Karena jika hukum hanya bereaksi pada sensasi, bukan esensi, maka negara akan kehilangan wajahnya sebagai penjaga nilai universal.

LSI Denny JA merekomendasikan agar lembaga penegak hukum tidak menghindari sorotan digital, tetapi mengelolanya dengan akuntabilitas.

Kanal-kanal resmi perlu diperkuat, jurnalis investigatif dilibatkan, dan komunikasi publik mesti responsif serta transparan.

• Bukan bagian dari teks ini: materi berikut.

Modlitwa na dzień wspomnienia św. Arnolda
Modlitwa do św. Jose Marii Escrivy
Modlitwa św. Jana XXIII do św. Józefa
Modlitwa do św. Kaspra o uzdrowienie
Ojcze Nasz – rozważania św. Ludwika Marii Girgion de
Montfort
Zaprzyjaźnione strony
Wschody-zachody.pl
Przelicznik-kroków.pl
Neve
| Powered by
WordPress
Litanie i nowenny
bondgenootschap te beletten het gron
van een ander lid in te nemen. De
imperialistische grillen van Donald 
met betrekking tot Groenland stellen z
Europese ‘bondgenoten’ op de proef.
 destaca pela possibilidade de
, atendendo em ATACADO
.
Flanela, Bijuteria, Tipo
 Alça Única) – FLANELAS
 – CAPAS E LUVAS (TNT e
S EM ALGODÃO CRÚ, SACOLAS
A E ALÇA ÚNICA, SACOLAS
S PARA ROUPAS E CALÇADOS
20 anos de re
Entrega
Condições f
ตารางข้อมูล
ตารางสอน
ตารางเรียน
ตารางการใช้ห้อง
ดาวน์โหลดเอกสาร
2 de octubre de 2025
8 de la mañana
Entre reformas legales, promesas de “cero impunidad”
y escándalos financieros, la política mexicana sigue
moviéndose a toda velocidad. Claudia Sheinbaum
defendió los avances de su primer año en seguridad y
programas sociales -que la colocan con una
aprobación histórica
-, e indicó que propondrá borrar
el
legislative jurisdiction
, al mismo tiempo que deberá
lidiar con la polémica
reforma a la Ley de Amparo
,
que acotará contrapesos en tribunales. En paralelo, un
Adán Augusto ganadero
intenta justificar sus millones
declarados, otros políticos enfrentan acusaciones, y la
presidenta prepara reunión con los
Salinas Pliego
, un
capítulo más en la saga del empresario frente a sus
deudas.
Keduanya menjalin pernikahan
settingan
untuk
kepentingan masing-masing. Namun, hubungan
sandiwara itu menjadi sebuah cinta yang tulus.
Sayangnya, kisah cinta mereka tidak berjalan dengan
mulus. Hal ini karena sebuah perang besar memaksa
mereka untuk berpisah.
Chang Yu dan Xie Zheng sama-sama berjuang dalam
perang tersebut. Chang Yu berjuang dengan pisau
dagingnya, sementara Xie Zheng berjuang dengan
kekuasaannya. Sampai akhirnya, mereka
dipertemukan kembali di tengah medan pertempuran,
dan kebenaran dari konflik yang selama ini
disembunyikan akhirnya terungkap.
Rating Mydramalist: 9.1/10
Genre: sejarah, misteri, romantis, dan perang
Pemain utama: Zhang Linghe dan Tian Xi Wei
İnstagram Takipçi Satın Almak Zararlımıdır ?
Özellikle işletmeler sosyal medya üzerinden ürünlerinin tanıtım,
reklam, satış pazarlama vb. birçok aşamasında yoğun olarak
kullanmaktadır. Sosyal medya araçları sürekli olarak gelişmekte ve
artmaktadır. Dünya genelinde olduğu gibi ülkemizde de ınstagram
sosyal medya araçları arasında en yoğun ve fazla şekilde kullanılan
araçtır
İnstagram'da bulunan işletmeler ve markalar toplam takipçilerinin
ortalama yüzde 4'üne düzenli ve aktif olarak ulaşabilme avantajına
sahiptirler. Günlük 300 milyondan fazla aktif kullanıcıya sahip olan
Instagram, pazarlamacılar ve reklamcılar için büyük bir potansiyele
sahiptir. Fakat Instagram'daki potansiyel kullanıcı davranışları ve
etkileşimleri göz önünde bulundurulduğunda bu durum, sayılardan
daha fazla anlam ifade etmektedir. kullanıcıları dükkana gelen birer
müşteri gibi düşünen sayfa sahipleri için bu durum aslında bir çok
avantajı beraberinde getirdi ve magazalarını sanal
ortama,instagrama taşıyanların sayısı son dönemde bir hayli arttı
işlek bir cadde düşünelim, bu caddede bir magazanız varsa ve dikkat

Presiden Kuat, Tapi Lembaga Tak Mengimbangi

Podcast juga menyoroti ketimpangan antara kekuatan simbolik Presiden Prabowo dan lemahnya performa institusi pelaksana hukum. “Presiden boleh karismatik,” kata Adjie, “tapi jika lembaga hukum di bawahnya tidak dipercaya, maka pelaksanaan visi tinggal janji kosong..

Kesenjangan ini memperlemah kapasitas negara dalam menegakkan keadilan. Di negara maju seperti Norwegia atau Finlandia, kepercayaan publik terhadap institusi hukum berada di atas 80%.

Di Indonesia? Semua masih di bawah 65%.

LSI Denny JA menggarisbawahi tiga rekomendasi:

1.Reformasi sistem rekrutmen dan promosi berbasis meritokrasi.

2.Pengawasan independen untuk cegah impunitas.

3.Kurikulum etika hukum dari sekolah hingga ASN.

Kejaksaan: Simbol Baru Harapan?

Jika ada satu lembaga yang sedang memanfaatkan momentum dengan benar, maka itu adalah Kejaksaan Agung.

Namun momentum ini tidak boleh jadi euforia sesaat. Menurut Ardian Sopa, Kejaksaan harus berani lebih jauh—memutus rantai oligarki hukum, bukan hanya menangkap pelaku di permukaan.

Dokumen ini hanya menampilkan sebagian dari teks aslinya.